Government Surveillance

House Patriot Act Bill Draws Broad Support On Account of National Security Letter Fix

A coalition of 20 civil liberties organizations, including the Center for Democracy & Technology, released a letter today endorsing H.R. 3845, the USA Patriot Amendments Act. The bill was introduced by the Chairman of the House Judiciary Committee, Rep. John Conyers (D-MI) and Subcommittee Chairs Rep. Jerrold Nadler (D-NY) and Rep. Bobby Scott (D-VA). The Senate version of the legislation, the PATRIOT Act Sunset Extension Act, S. 1692, has not drawn a similar level of support in the civil liberties community, largely because of the different ways the bills deal with National Security Letters. 

An NSL is a simple form document issued by the FBI and other intelligence agencies that requires Internet Service Providers, banks and other financial institutions, and credit agencies to turn over records about their customers. There is no judicial authorization; the letters are issued when the agency seeking the records decides that they are relevant to its own investigation. The letters are usually accompanied by a “gag” order that, with limited exceptions, bars anyone from disclosing that information was sought or obtained with an NSL. Two Inspector General reports have found widespread abuse and misuse of NSLs.

The bill the groups endorsed would require that NSLs issue only when a government official has prepared a statement of specific and articulable facts showing reasonable grounds to believe that records sought with an NSL pertain to a spy, terrorist or other agent of a foreign power. It also retains the requirement in current law that information sought with an NSL also be relevant to an investigation. The Senate version, in contrast, retains the relevance standard, which permits the government to issue the letters to get records about everyone, including those who have no relationship whatsoever to a terrorist or a spy. Under the Senate bill, the issuing agency merely has to satisfy itself that specific facts indicate that the records sought are relevant to an investigation. The requirement in both bills of specific facts showing relevance is new, and marks a slight improvement in the NSL standard. But the real reform is in the House bill, because it requires that the records pertain to a terrorist or spy.

Because the Patriot Act removed the agent of a foreign power requirement for NSLs, two troubling trends have developed. Prior to the Patriot Act, most records sought with NSLs pertained to foreign visitors to the U.S., to undocumented immigrants, and to foreigners abroad. Today, most records sought with NSLs pertain to citizens of the U.S. and to lawful permanent residents. Even more troubling, the Inspector General found that records are being obtained about people who are 2-3 steps removed from the target of the investigation. A return to the agent of a foreign power standard, as would be required in the House bill, would likely arrest both trends.

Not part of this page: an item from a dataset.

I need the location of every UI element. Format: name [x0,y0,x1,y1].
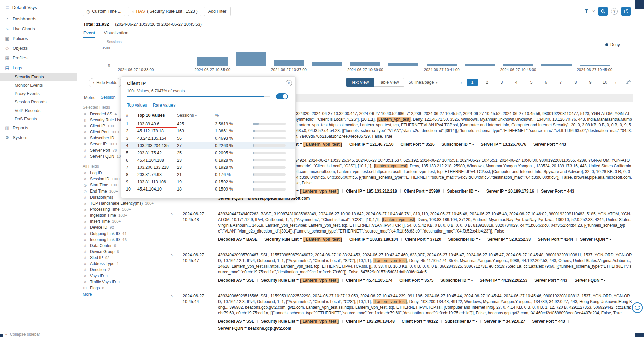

The 20 civil liberties groups endorsing the House bill said that it would “help restore checks and balances without blunting surveillance tools that can help keep Americans safe.” They pointed out that the legislation not only raises the standard for issuing in NSLs, but also for pen register and trap and trace orders, which give law enforcement and intelligence agencies real time access to email to/from information and numbers dialed on a telephone.

The organizations also pointed out that the House bill would limit the “sneak and peek” warrants authority – also created in the Patriot Act – to cases where contemporaneous notice of a search would endanger a person or result in evidence tampering, flight from prosecution, or witness intimidation. The bill eliminates the “catch all” provision that would permit the government to delay notice any time contemporaneous notice would damage an investigation. Though justified as an anti-terrorism tool in 2001 when it was adopted, sneak and peek warrants are used overwhelmingly in drug related cases; they have been used in terrorism cases only a handful of times.

One shortcoming of the House bill identified by the civil liberties groups is its failure to include a meaningful fix the Section 215 of the Patriot Act, the “library records provision.” Under this provision, the government can secure a court order that gives it access to “any tangible thing” held by any person or business if facts indicate that the thing sought is relevant to an investigation. The House bill slightly raises the standard, — as does the Senate bill – but neither takes the critically important step of requiring that the records sought pertain to terrorist or spy or other agent of a foreign power, or to someone with ties to such a person.

The House bill is currently on track to be marked up at the House Judiciary Committee on Wednesday, November 4.